さて話は変わりますが6月にこの「やまびこのわ」で弥生時代以降の田植え等で使われた田下駄のことを話しましたが、今回は時期的に稲刈りのことについて触れさせていただきます。現在の稲刈りはイベントとか何かの理由がない限り、ほぼコンバインなどの稲刈り機(機械)を使って根元近くから刈り取る根刈りが行われています。しかし稲作が国内に広まったとされる弥生時代ではもちろん機械はありませんし、稲作とともにもたらされた石包丁による稲穂の摘み取りが行われていたと考えられています。

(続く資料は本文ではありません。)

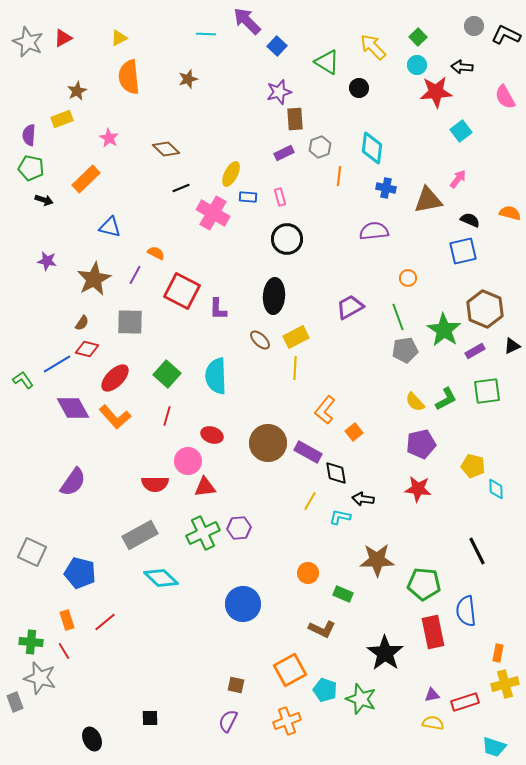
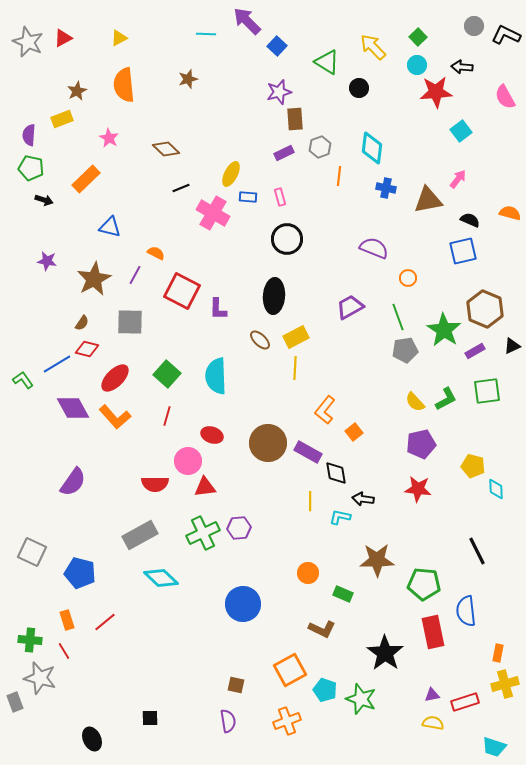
orange semicircle at (129, 77): moved 5 px left, 8 px down
purple semicircle at (374, 231): moved 17 px down; rotated 28 degrees clockwise
yellow line at (310, 501): rotated 30 degrees counterclockwise
green cross at (31, 642): moved 1 px left, 2 px up
purple semicircle at (228, 721): rotated 145 degrees clockwise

この写真は市内の東桂見遺跡から出土した弥生時代後期~古墳時代前期頃の石包丁(左)とその未成品(右)です。現在やまびこ館地下1階の常設展示室に他の未成品や上述の田下駄などと一緒に展示しています。板石にあけた穴にひもを通し、それに指を入れて包丁本体をしっかり持ち、稲の茎に刃を当てて穂首部分を切り取ったのでしょう。当時はまだ稲の育成にもばらつきがあったのか、稲穂が実ったものから順に摘み取る穂摘みのほうがかえって効率が良かったのかもしれません。
こういった穂積具ですが、そのうちに石より作りやすい木製の木包丁も作られ始めます。そしてさらにその木の刃部に鉄製の刃が取り付けられたものもみられるようになります。道具が改良される中、おそらく時代とともに稲の品種管理がなされるようになって育成のばらつきが減り、さらに稲わらの利用が増加していくなどの理由があったのでしょう。稲刈り自体も石包丁などを使った穂積み方式から鉄製の鎌を使った根刈り方式に次第に変化していったと思われます。
ただ日本稲作の2000年を超える歴史の中で、稲刈りのこの鎌による根刈り方式は昭和の時代まで続きます。今のような機械化が進むのは戦後以降のほんの数十年のことだと思うとほんとにびっくりですね。展示室で石包丁を眺めながらこんなことを考えてみるのも一興ではありませんか。